Recherche juridique et sociologique sur l’accès à la justice des plus démunis

2000

Tel est le titre de l’ouvrage réalisé par Denis Dobbelstein et José Pinilla, respectivement juriste et sociologue au Centre Droits fondamentaux et Lien social (DF&LS, Belgique), qui ont mené, en Belgique, une recherche tant juridique que sociologique sur l’accès aux tribunaux et à la justice des plus démunis, avec comme souci premier la question de savoir si le système légal et la pratique institutionnelle répondaient à l’attente de ces citoyens à la marge, voire même en marge de la Cité.

Une enquête de terrain

Les hypothèses de départ qui ont guidé les auteurs durant toute la recherche sont de deux ordres :

  • d’une part, les professionnels du monde judiciaire et de l’action sociale connaissent mal les personnes pauvres, fragiles et en rupture (méconnaissance de leur réalité sociale, de leur vécu, de leur rationalité). Cette hypothèse vise tant ceux qui appliquent ou mettent en oeuvre les normes, que ceux qui les conçoivent ;

  • d’autre part, les citoyens les plus vulnérables éprouvent de grandes difficultés à accéder aux droits et aux institutions en général, ainsi qu’à la justice en particulier.

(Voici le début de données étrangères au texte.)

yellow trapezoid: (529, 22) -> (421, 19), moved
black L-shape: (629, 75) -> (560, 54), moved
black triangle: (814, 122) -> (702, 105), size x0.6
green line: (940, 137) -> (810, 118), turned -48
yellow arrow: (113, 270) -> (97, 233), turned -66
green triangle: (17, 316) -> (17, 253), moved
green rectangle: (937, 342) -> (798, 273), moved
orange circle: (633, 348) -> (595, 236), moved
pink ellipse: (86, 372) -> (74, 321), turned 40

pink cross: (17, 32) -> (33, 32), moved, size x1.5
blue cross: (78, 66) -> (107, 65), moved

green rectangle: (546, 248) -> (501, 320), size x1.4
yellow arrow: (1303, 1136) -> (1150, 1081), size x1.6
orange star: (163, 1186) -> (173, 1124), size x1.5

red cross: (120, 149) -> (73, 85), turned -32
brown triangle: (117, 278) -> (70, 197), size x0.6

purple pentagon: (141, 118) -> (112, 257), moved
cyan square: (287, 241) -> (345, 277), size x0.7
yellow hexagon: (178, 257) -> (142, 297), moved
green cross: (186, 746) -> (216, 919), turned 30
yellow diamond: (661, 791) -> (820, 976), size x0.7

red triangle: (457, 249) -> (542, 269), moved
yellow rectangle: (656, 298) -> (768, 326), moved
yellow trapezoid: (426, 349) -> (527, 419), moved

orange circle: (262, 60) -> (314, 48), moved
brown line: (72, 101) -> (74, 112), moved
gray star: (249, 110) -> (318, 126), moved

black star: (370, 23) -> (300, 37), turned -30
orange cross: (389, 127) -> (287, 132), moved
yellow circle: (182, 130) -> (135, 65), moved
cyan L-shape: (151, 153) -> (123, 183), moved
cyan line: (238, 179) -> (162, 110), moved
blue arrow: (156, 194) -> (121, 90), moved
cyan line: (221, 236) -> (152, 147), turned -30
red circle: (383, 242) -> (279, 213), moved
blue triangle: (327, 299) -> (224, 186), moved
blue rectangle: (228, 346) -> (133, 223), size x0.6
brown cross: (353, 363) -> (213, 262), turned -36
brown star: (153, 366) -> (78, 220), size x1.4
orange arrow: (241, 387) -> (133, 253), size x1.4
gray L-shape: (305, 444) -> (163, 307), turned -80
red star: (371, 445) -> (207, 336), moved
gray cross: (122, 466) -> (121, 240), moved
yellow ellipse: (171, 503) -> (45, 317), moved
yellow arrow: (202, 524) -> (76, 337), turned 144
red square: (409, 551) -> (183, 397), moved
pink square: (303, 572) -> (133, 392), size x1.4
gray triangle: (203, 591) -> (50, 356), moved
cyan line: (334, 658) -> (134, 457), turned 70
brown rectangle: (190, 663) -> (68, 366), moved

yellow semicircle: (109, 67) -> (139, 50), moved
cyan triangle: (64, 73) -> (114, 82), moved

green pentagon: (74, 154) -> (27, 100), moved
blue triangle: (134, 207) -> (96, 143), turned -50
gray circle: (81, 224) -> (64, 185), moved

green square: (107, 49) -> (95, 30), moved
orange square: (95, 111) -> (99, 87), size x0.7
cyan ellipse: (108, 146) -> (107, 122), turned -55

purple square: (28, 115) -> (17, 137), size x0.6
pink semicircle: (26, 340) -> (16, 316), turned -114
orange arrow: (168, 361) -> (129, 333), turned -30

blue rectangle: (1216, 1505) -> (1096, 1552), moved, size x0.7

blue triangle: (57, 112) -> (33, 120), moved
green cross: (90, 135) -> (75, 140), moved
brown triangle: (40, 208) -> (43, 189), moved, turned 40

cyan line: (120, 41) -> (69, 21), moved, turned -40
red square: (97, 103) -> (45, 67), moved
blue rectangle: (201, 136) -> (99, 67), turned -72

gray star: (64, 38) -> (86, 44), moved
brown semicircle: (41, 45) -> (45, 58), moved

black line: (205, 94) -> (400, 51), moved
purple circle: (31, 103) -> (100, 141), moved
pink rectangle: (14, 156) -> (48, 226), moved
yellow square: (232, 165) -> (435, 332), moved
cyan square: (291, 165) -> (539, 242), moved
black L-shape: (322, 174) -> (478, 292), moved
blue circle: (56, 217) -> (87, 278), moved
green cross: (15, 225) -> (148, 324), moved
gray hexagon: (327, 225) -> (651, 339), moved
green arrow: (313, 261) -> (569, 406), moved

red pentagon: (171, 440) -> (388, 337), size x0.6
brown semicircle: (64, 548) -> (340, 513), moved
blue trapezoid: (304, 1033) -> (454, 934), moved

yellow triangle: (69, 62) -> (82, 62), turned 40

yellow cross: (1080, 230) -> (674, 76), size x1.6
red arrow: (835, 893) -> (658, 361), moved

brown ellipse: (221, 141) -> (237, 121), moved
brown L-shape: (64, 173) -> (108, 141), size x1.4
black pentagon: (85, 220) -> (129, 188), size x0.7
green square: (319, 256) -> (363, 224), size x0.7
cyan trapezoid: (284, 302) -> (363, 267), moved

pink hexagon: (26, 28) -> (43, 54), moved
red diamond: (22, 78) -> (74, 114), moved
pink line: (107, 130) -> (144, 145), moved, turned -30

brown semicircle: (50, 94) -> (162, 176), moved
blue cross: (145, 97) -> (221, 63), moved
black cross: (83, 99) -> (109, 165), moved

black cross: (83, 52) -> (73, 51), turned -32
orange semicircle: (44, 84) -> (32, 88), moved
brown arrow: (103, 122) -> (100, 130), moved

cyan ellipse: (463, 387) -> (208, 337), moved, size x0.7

Pour vérifier ou invalider ces hypothèses, l’enquête de terrain a consisté à procéder à une série d’entretiens auprès d’usagers en demande d’aide juridique (34 entretiens), de professionnels choisis en qualité de témoins privilégiés (avocats, travailleurs sociaux, conseillers juridiques, militants associatifs, une magistrat et un chercheur) et d’intervenants institutionnels des Bureaux de Consultation et de Défense, situés dans plusieurs villes de Belgique (Bruxelles, Anvers, Louvain, Malines, Liège, Namur et Huy) dont la vocation officielle consiste “ à offrir aux justiciables dont les ressources financières sont insuffisantes un conseil juridique ou une assistance en justice de la part d’un professionnel indépendant des pouvoirs publics et de tout intérêt privé ”. Depuis la nouvelle loi belge du 28 novembre 1998 relative à l’aide juridique, ces derniers bureaux, confiés au barreau, sont rebaptisés “ Bureaux d’Aide Juridique ”.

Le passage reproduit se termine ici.